TASK DETAILS>
Look over the material below and count the lines that include "July". Give only the total.

* * * * * * * * *

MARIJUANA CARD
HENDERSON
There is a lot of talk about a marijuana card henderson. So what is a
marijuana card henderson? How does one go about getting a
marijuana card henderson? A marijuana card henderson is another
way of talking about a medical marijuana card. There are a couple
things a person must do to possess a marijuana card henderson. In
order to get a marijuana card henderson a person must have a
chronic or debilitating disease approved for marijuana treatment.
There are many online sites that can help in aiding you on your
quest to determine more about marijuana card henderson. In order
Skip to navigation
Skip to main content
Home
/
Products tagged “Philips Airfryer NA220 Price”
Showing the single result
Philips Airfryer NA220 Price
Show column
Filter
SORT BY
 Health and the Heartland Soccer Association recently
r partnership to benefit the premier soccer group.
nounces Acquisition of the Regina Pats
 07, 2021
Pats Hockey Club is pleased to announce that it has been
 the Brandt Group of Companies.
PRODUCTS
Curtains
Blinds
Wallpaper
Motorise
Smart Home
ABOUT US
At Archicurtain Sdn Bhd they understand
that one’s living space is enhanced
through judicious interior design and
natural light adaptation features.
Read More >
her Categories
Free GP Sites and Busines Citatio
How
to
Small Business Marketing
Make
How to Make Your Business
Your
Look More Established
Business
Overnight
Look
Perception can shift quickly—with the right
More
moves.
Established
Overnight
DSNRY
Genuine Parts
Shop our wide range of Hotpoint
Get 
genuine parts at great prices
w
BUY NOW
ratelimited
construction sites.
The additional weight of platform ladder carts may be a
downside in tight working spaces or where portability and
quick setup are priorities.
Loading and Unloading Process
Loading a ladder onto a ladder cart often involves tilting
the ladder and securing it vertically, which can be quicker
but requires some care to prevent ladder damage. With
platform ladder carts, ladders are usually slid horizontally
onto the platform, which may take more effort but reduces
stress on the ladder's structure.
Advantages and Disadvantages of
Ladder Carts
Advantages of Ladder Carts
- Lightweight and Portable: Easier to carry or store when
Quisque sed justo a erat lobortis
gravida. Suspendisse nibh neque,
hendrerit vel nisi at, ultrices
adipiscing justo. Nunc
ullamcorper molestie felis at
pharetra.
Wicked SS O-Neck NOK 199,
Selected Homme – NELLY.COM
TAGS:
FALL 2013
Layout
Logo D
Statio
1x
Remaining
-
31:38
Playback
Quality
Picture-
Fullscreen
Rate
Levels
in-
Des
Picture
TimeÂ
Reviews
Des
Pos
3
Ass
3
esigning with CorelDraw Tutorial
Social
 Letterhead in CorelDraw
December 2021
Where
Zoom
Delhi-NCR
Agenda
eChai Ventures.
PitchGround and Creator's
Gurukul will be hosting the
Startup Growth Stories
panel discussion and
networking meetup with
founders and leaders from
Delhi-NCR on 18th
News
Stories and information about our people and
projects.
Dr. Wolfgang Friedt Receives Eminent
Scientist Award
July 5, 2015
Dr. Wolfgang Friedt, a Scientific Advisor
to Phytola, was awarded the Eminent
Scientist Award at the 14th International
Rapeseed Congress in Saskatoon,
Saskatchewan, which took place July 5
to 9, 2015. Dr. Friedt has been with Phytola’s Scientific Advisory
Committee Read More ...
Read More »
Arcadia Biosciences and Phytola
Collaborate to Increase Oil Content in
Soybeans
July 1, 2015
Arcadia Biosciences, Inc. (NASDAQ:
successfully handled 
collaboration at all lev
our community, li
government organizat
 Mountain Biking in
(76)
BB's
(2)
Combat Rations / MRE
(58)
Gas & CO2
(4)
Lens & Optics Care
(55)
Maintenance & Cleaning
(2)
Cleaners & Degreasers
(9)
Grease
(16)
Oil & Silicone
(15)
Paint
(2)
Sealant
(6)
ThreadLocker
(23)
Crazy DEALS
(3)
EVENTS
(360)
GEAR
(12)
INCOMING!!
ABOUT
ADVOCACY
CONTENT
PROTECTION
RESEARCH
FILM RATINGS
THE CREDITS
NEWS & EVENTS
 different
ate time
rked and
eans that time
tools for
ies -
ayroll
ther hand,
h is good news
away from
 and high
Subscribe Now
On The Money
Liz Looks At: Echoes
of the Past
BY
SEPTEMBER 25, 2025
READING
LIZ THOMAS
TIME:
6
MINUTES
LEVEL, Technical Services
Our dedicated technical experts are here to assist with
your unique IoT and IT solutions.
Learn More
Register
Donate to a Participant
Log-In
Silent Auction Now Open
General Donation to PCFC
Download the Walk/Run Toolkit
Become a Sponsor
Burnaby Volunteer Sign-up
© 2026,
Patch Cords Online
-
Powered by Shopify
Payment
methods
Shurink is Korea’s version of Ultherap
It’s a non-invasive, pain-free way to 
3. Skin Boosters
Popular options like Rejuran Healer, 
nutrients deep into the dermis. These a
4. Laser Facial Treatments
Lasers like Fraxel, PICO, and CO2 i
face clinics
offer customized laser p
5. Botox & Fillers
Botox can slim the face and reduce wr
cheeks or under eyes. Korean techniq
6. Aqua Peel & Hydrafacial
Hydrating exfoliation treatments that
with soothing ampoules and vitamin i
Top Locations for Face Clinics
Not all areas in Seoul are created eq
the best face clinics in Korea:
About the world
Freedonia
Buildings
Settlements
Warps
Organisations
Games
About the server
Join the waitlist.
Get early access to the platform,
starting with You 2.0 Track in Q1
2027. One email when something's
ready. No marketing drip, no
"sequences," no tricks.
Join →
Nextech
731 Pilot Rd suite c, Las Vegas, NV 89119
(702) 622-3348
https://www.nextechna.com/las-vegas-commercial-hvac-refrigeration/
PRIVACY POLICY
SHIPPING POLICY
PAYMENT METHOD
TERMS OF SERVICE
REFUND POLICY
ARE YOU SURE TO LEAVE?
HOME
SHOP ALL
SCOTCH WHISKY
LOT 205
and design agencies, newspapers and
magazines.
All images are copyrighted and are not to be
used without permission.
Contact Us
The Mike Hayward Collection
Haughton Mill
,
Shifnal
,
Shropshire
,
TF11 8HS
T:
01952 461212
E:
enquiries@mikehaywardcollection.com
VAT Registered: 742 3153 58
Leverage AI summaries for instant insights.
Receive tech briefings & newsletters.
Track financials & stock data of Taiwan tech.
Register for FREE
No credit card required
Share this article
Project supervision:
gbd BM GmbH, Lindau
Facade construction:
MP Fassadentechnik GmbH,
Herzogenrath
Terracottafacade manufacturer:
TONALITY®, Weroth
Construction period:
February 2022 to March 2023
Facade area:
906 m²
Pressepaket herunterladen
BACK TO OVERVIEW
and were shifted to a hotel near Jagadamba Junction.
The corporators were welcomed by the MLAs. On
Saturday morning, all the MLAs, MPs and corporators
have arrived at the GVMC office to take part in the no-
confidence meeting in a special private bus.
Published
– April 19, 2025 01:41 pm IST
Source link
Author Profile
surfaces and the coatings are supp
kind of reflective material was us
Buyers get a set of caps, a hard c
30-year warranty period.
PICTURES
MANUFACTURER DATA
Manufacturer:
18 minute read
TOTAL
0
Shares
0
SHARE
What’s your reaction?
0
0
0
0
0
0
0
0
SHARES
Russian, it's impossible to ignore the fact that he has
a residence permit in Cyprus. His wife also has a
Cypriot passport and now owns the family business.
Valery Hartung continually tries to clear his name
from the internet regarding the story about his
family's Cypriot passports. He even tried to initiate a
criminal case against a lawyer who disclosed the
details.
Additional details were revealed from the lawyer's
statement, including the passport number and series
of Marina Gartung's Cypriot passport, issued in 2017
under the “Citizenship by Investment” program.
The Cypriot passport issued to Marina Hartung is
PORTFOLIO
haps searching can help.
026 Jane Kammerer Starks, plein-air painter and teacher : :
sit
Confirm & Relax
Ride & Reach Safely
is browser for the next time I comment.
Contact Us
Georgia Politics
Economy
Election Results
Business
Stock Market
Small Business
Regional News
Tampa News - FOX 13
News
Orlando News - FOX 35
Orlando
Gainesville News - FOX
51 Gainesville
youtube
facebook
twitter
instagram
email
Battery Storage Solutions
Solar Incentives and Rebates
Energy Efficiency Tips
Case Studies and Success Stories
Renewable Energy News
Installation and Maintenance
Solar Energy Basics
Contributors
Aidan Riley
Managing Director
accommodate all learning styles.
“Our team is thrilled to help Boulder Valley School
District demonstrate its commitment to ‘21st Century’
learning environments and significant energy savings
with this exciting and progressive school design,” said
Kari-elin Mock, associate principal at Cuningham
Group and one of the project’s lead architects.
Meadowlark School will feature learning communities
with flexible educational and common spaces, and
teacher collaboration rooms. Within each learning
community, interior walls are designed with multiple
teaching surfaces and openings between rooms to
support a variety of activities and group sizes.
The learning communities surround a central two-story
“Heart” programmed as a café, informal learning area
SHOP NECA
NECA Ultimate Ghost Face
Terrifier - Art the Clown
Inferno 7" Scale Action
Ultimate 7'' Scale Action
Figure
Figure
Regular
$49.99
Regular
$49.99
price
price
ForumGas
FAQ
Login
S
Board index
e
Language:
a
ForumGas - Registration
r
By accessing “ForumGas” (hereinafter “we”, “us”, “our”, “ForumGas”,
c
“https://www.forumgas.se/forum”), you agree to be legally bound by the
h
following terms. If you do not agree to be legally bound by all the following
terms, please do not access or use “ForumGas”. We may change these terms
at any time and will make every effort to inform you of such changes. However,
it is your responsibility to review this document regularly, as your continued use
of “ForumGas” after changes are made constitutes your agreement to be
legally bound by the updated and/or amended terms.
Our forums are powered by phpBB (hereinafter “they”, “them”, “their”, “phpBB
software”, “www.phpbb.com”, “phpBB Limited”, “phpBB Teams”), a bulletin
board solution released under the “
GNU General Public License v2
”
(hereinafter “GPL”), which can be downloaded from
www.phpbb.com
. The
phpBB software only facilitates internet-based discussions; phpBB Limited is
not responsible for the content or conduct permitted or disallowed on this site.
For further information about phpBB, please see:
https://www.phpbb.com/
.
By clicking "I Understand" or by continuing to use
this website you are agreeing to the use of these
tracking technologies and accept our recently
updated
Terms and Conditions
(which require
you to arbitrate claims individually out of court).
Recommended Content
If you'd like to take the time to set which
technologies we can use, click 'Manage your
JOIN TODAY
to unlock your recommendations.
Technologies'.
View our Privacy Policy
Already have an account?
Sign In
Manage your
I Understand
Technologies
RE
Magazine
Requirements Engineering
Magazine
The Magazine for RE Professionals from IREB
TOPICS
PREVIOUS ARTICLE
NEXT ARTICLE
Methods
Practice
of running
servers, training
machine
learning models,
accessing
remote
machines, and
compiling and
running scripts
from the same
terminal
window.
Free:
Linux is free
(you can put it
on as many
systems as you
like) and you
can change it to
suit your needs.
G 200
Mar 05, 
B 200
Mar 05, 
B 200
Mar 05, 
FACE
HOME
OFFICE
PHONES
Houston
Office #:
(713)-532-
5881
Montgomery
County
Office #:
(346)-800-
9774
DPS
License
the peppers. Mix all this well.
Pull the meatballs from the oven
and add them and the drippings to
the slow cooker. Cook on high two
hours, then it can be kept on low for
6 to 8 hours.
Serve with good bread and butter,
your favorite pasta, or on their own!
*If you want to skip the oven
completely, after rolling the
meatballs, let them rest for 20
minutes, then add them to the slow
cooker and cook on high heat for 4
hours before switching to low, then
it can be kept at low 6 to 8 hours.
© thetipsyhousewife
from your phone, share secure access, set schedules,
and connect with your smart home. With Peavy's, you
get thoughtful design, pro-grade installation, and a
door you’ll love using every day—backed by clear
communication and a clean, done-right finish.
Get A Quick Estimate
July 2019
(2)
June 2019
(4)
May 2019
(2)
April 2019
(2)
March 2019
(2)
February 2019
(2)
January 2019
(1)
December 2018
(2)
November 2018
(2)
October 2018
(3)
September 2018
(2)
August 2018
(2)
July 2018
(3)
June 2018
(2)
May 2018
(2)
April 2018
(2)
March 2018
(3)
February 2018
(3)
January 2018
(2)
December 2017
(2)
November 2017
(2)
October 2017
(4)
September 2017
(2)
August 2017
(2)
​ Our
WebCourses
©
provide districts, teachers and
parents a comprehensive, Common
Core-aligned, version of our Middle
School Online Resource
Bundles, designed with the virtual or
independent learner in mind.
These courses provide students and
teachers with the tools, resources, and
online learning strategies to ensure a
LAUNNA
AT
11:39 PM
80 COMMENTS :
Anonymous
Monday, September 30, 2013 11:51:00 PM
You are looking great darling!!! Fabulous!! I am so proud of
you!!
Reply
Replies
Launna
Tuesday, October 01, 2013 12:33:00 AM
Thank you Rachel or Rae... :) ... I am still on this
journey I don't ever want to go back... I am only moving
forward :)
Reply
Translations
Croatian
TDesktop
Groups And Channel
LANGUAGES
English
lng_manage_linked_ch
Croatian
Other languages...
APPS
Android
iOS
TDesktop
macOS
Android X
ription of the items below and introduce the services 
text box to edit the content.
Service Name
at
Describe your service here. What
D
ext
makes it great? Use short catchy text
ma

* * * * * * * * *

COMPLETED TASK>
5